Горячий кофе и рюмочка коньяка привели Лайму в состояние, которое она не могла бы определить. Голова была ясной, она прекрасно понимала, что происходит, окружавших ее людей будто рассматривала через лупу: видела бородавку на щеке Бредихина, шрамик над левой бровью у Леонида, почти незаметный, но придававший лицу выражение ненавязчивого удивления. У женщины глаза были разного оттенка, Лайма видела, как менялся цвет радужной оболочки, когда Рената хмурила брови или старалась улыбнуться.
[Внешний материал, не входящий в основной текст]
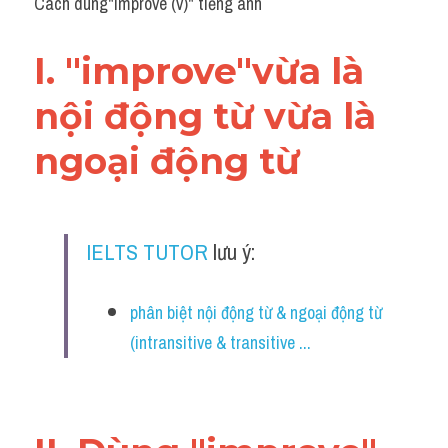
Cách dùng"improve (v)" tiếng anh
I. "improve"vừa là 
nội động từ vừa là 
ngoại động từ
IELTS TUTOR
 lưu ý:
phân biệt nội động từ & ngoại động từ 
(intransitive & transitive ...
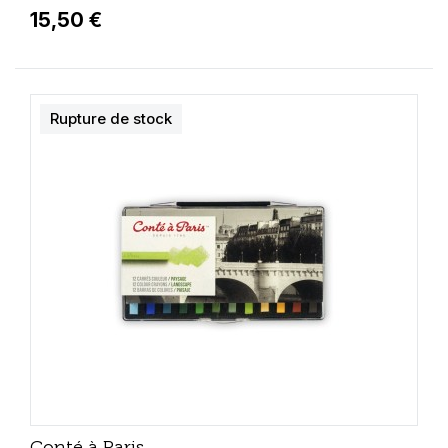
15,50 €
Rupture de stock
Conté à Paris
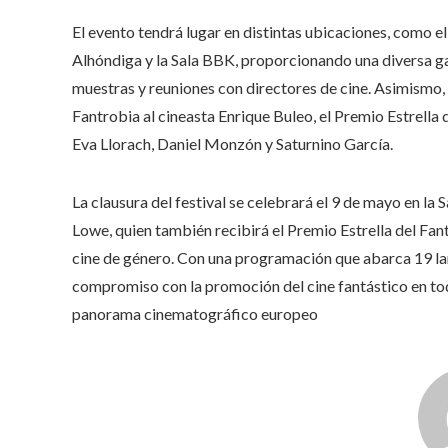
El evento tendrá lugar en distintas ubicaciones, como 
Alhóndiga y la Sala BBK, proporcionando una diversa g
muestras y reuniones con directores de cine. Asimismo,
Fantrobia al cineasta Enrique Buleo, el Premio Estrell
Eva Llorach, Daniel Monzón y Saturnino García.
La clausura del festival se celebrará el 9 de mayo en la
Lowe, quien también recibirá el Premio Estrella del Fan
cine de género. Con una programación que abarca 19 l
compromiso con la promoción del cine fantástico en to
panorama cinematográfico europeo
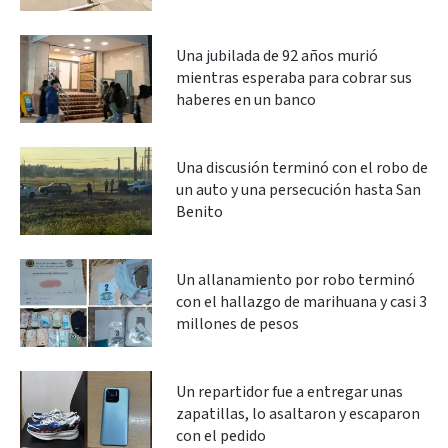
Una jubilada de 92 años murió
mientras esperaba para cobrar sus
haberes en un banco
Una discusión terminó con el robo de
un auto y una persecución hasta San
Benito
Un allanamiento por robo terminó
con el hallazgo de marihuana y casi 3
millones de pesos
Un repartidor fue a entregar unas
zapatillas, lo asaltaron y escaparon
con el pedido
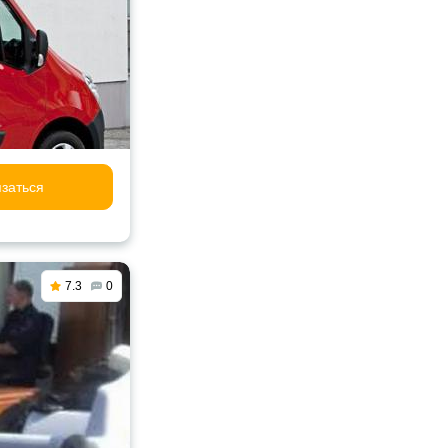
заться
7.3
0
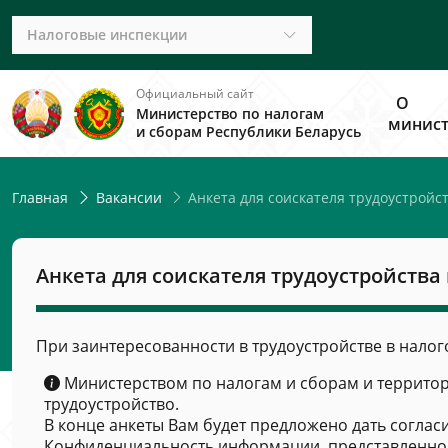
Налоговые инспекции
Официальный сайт
О
Министерство по налогам
минист
и сборам Республики Беларусь
Анкета для соискателя трудоустройс
Главная
Вакансии
Анкета для соискателя трудоустройства
При заинтересованности в трудоустройстве в налог
Министерством по налогам и сборам и террито
трудоустройство.
В конце анкеты Вам будет предложено дать соглас
Конфиденциальность информации, представленной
У четвертого русского, Виктора, на тыльной стороне ладони оказалась татуировка — изображение то ли якоря, то ли похожего предмета, назначение которого Лайма определить не смогла (и не пыталась).
Воспринимая окружающее, Лайма странным образом оставалась глубоко внутри собственных переживаний и воспоминаний. На экране она видела не похожего на Тома мужчину, а именно Тома, только Тома, никем иным, как ее Томом, этот человек быть не мог. По очень для нее простой, а для других непонятной причине, которую Лайма не смогла бы описать словами. У нее не возникло ни капли сомнений — это Том. Так, наверно, собака определяет, хозяин перед ней или человек, похожий на него, как две капли воды.
— Объясните мне, пожалуйста. Том в космосе?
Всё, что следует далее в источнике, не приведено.